Seems to be alot of interest in muskie fishing, lets start a muskie hunt outing, not to interfere with the LSC outing, lets get some feed back............


----------



## Downrod (Feb 20, 2002)

Mike

Count me in. I've got room for 3-4. Lets make sure its a different date from the LSC outing as I plan to fish that one too.

How about October 27th?


----------



## GOTCHA (Apr 3, 2002)

Sounds great, maybe do a split, fish for perch in the morning and muskie in the afternoon, take home some vittles...


----------



## Gone Fishing (Jul 31, 2001)

Hard to drag me away from the Perch at that time of year but I would be interested as long as the H.P.Y.C. Perch tourney isn't that Saturday. I have to go give GOTCHA some competition. LOL


----------



## Downrod (Feb 20, 2002)

Hey I was only kidding about the date. Actually I will probably be fishing that date Hog Time!!! 

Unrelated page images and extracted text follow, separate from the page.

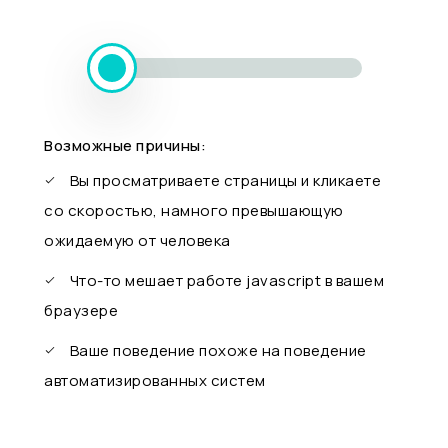
Возможные причины:
Вы просматриваете страницы и кликаете
со скоростью, намного превышающую
ожидаемую от человека
Что-то мешает работе javascript в вашем
браузере
Ваше поведение похоже на поведение
автоматизированных систем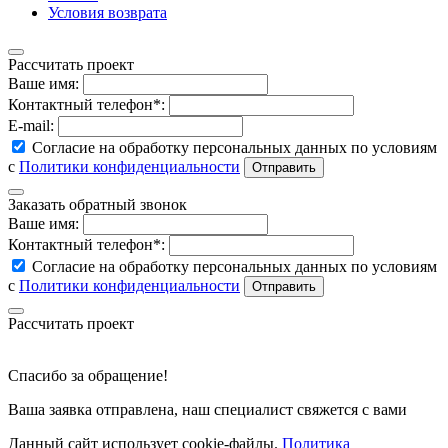
Условия возврата
Рассчитать проект
Ваше имя:
Контактный телефон*:
E-mail:
Согласие на обработку персональных данных по условиям
с
Политики конфиденциальности
Заказать обратный звонок
Ваше имя:
Контактный телефон*:
Согласие на обработку персональных данных по условиям
с
Политики конфиденциальности
Рассчитать проект
Спасибо за обращение!
Ваша заявка отправлена, наш специалист свяжется с вами
Данный сайт использует cookie-файлы.
Политика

I think we should do something much earlier though,

End of June, first week of July??

Whenever count me in


----------



## GOTCHA (Apr 3, 2002)

June 15th is the walleye tournament and july 20-21-22 is the muskie slam, I belive the second week in october is the perch tournament, and john I love competion


----------



## ESOX (Nov 20, 2000)

I'm in, I'll be the guy way back in the cuts with the big bend in his rod. (The one everyone looks at as they zip by and figure you have one nasty snag.)


----------



## dieguy (Mar 8, 2002)

I'm in, i could provide a full cooler!


----------



## The Highlander (Mar 25, 2002)

I found u gias. Opps have to use my spell check, I AM IN !!! My boat or your's no matter, I'll touch base with Omerjim and see if I can talk him into playing hooky.
Tony


----------